Yes, there’s even a term for it. Indeed, any sort of business ‘socialising’ without a strategy or strict targets probably qualifies as soft networking. Engagement on social media is another example.

Have you tried the ‘softly, softly’ approach?

Thank you so much for accepting my invitation to write a guest post for our blog, Alison! It was a real pleasure hosting you.

Alison has also kindly written a poem about the topic. Here it is:

Networking

Of course I’ll go, it’s something new
And definitely time my business grew

The event is free so that’s a plus
Networking? Don’t understand the fuss

I’m no shrinking violet, or so I’m told
So what’s the problem for one so bold?

New cards, nice suit and business head
I’m ready for action… what’s that you said?

No, it’s my first, of many I hope
It won’t be easy but I’m sure I’ll cope

Damn and blast it where’s the map?
Not yet a panic, just a bit of a flap

OK I’m not early, but not that late
Just remember it’s not a date

No-one is waiting just for you
But, oh my God, what do I do?

With a beating heart of increasing pace
I scan the room for a familiar face

I’m on my own, there’s no other way
I’ll just have to think of something to say

I approach a group deep in conversation
But stop in my tracks as the topic’s inflation

Deciding I need some time to think
I head for the table to have a drink

I grab a water and down it in one
Desperately fighting the urge to run

Group number two looks a better bet
Just need to do it, no time to vet

‘Do you mind if I join you?’ I say to be nice
It does the trick and breaks the ice

‘My name is Jan’ one says with a smile
Is this your first event in a while?

‘Yes’ I say, ‘well to tell the truth.
First event ever, shaky hand’s the proof.’

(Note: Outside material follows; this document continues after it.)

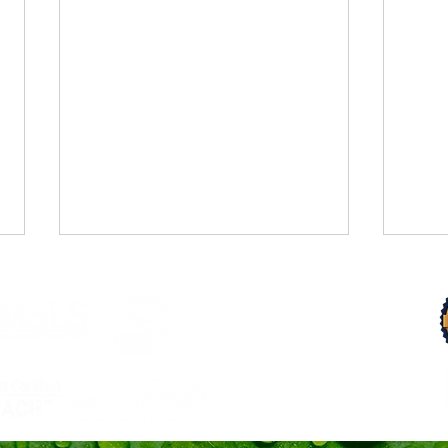
Trust Your Pace
From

‘Only my second so I feel your pain.
But little to lose and lots to gain’

Her words of encouragement are all I need
I join the group and am soon up to speed

Explaining the work of a freelance translator
I discover a client who may need me later

Cards are exchanged and it’s time to move on
Somehow I no longer feel so forlorn

It certainly wasn’t as easy as expected
But a couple more and I could have this perfected.

So, did you like it? Nice, huh? 🙂

About the author

After 17 years in the wines and spirits industry, Alison Hughes embarked on a freelance career and is now a French to English translator and copywriter for the creative industries. Her specialisms are food and drink, fashion and cosmetics, tourism and the arts. She has been coordinator for the ITI Media, Arts & Tourism network since 2010.

This guest blog post expands on one of the points of the talk Alison gave at the 2015 ITI Conference in April: It’s not what you spend but the way that you spend it.